Non è questione di mettere l’arte al servizio della rivoluzione. Il problema che pone la volontà di fare una nuova arte nel contesto di una politica a venire, di una politica, cioè, che non mira a conservare l’esistente, ma si situa nell’orizzonte di una rottura epocale, è che solo un cambiamento dell’esistenza, la creazione di un altro stile di vita, rende possibile l’emancipazione politica e sociale. L’arte è questa creazione. La politica stessa lo è.

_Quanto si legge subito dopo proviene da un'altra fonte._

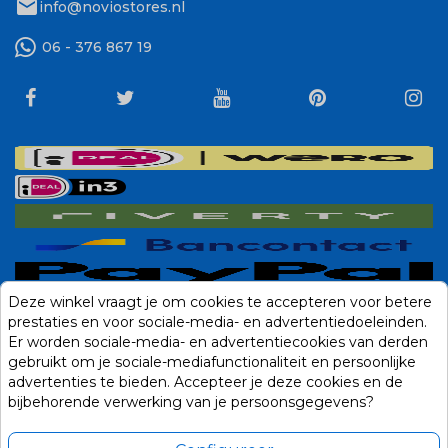
mail
info@noviostores.nl
06 - 376 867 19
Deze winkel vraagt je om cookies te accepteren voor betere
prestaties en voor sociale-media- en advertentiedoeleinden.
Er worden sociale-media- en advertentiecookies van derden
gebruikt om je sociale-mediafunctionaliteit en persoonlijke
advertenties te bieden. Accepteer je deze cookies en de
bijbehorende verwerking van je persoonsgegevens?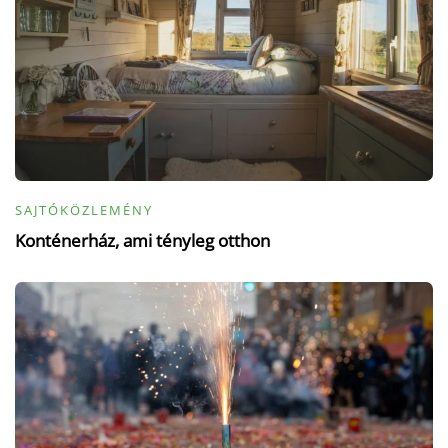
SAJTÓKÖZLEMÉNY
Konténerház, ami tényleg otthon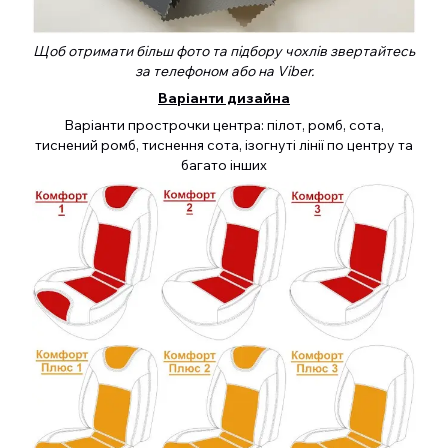
Щоб отримати більш фото та підбору чохлів звертайтесь
за телефоном або на Viber.
Варіанти дизайна
Варіанти прострочки центра: пілот, ромб, сота,
тиснений ромб, тиснення сота, ізогнуті лінії по центру та
багато інших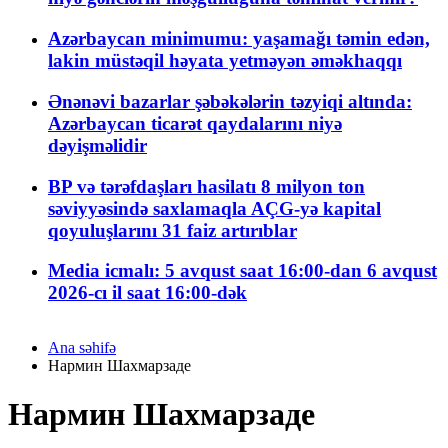
Azərbaycan minimumu: yaşamağı təmin edən,
lakin müstəqil həyata yetməyən əməkhaqqı
Ənənəvi bazarlar şəbəkələrin təzyiqi altında:
Azərbaycan ticarət qaydalarını niyə
dəyişməlidir
BP və tərəfdaşları hasilatı 8 milyon ton
səviyyəsində saxlamaqla AÇG-yə kapital
qoyuluşlarını 31 faiz artırıblar
Media icmalı: 5 avqust saat 16:00-dan 6 avqust
2026-cı il saat 16:00-dək
Ana səhifə
Нармин Шахмарзаде
Нармин Шахмарзаде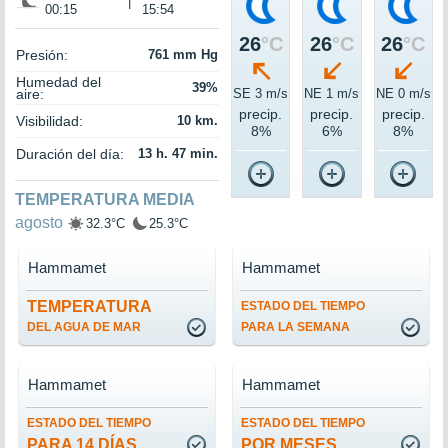
|
00:15
15:54
26
°C
26
°C
26
°C
Presión:
761 mm Hg
Humedad del
39%
aire:
SE 3 m/s
NE 1 m/s
NE 0 m/s
precip.
precip.
precip.
Visibilidad:
10 km.
8%
6%
8%
Duración del día:
13 h. 47 min.
TEMPERATURA MEDIA
agosto
32.3°C
25.3°C
Hammamet
Hammamet
TEMPERATURA
ESTADO DEL TIEMPO
DEL AGUA DE MAR
PARA LA SEMANA
Hammamet
Hammamet
ESTADO DEL TIEMPO
ESTADO DEL TIEMPO
PARA 14 DÍAS
POR MESES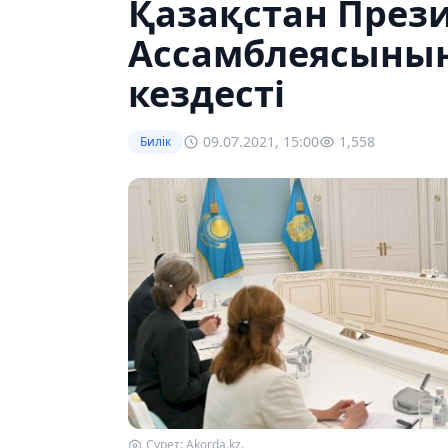
Қазақстан Прези
Ассамблеясыны
кездесті
09.07.2021, 15:00
1,558
Билік
Сурет: Akorda.kz.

Per capire a fondo cosa succede in questa mostra bisogna avere in testa delle date. 1917: Rivoluzione d’Ottobre in Russia. Dopo la fine della Grande guerra: fondazione dei partiti comunisti in Europa e nel mondo intero, riuniti nel Komintern. La rivoluzione mondiale, obiettivo della nuova Internazionale operaia, tuttavia non si realizza: avanzata dei fascismi, in Italia, in Germania, in Spagna. Dove oggi c’è la sede del Partito Comunista Francese, in quelle strade dell’est parigino, si riuniscono i giovani che partono volontari per combattere a fianco dei repubblicani spagnoli. C’è una targa commemorativa su un muro, molto commovente. Dei ragazzi e delle ragazze, provenienti da ogni angolo di Francia, che lasciano le loro abitudini quotidiane per difendere un sogno in qualche terra sconosciuta del sud. Tra di loro c’è anche il futuro «Colonel Fabien», Pierre Georges, che, a soli 17 anni, mentendo sulla propria età, va in Spagna a difendere la libertà e l’uguaglianza. Ritornato a casa, tra arresti e militanza da operaio nelle fabbriche, si impegna successivamente nella resistenza contro il nazismo. È l’autore del primo attentato contro le forze occupanti tedesche a Parigi al metro Barbès. Tra evasioni, nuovi attacchi, organizzazione militante sarà uno degli incubi maggiori dei nazisti fino alla sua morte accidentale nel 1944, a soli 25 anni. Quante vite ha avuto il Colonel Fabien purtuttavia!? La piazza su cui Niemeyer ha costruito la sede del Pcf porta il nome di questo ragazzo, come la stazione della metro che sta sotto. Ultimi ruggiti poi di una Parigi ribelle: il 68, su cui il Pcf è meno loquace, e infine alcune fotografie delle ultime rivolte a Parigi, quelle dei gilets gialli.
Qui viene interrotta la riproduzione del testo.